Segment Open

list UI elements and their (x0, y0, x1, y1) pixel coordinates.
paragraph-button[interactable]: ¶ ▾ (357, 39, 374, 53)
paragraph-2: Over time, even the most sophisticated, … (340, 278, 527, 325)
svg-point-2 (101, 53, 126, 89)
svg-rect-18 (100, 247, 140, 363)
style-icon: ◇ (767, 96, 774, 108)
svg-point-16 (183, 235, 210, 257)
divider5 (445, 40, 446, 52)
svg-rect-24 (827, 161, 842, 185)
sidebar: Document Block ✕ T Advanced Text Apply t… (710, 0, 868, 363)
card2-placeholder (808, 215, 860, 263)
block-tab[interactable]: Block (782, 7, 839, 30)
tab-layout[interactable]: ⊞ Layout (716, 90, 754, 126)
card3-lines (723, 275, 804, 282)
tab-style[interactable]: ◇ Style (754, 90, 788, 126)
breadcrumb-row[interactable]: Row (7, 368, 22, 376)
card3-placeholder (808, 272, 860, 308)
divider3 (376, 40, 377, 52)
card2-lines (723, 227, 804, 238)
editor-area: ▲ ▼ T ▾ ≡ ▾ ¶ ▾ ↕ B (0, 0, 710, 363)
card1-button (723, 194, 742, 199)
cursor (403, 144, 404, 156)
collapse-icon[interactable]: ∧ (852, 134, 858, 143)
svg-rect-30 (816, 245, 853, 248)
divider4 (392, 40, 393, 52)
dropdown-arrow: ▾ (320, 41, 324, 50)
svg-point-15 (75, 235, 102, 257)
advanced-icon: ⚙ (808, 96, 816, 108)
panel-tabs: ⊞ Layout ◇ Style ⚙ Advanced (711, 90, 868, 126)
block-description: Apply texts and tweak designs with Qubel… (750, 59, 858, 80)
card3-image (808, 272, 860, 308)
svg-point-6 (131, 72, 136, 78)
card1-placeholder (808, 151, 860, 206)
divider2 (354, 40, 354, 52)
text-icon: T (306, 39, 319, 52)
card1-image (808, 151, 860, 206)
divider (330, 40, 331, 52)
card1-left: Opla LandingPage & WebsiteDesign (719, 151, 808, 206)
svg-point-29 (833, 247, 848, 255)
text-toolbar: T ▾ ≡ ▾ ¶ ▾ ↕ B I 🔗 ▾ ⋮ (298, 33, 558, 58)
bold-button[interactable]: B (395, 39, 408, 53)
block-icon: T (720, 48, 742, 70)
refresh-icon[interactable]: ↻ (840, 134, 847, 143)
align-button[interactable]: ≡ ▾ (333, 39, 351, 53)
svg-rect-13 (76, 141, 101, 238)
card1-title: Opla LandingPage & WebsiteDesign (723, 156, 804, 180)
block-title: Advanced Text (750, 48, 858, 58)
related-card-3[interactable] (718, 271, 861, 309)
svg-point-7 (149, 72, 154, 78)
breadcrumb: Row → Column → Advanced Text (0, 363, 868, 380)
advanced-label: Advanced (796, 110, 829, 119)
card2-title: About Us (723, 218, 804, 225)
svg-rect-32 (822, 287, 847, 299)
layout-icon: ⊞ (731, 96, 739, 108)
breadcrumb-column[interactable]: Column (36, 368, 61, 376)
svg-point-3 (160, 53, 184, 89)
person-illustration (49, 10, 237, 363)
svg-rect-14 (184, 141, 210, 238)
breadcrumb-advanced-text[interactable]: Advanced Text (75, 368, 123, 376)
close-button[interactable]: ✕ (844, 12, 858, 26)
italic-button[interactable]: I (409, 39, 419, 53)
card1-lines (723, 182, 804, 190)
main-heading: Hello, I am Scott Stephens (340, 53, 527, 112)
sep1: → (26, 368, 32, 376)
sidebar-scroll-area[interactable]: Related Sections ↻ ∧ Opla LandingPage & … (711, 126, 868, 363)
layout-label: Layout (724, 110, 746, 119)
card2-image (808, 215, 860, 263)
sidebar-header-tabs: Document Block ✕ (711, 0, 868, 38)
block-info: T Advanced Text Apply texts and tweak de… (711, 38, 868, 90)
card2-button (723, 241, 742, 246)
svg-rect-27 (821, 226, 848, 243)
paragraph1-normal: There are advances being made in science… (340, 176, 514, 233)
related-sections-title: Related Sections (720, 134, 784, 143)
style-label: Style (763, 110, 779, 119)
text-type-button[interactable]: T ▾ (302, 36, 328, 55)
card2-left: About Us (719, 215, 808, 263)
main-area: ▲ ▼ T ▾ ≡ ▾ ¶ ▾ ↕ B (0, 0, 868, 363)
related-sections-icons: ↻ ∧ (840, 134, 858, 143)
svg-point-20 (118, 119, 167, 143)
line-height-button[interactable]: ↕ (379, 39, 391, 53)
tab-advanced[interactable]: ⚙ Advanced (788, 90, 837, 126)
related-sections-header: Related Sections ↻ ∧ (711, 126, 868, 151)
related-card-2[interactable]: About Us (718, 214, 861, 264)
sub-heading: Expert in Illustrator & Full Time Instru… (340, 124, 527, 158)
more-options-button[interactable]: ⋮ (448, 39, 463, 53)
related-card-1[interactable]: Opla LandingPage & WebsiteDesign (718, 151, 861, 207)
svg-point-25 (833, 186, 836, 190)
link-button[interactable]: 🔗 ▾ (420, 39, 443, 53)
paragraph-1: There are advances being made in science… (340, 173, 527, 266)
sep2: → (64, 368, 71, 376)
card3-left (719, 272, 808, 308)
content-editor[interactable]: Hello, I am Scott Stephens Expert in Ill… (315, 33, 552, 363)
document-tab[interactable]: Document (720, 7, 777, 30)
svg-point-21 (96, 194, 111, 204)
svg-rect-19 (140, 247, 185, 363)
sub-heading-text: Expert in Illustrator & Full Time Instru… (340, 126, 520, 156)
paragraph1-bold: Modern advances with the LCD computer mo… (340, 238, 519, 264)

Segment Closed

- Exercise prompt: Set apart and copy each line of the records that holds the word "Illustrator".

- Solution for this exercise:
sub-heading: Expert in Illustrator & Full Time Instru… (340, 124, 527, 158)
sub-heading-text: Expert in Illustrator & Full Time Instru… (340, 126, 520, 156)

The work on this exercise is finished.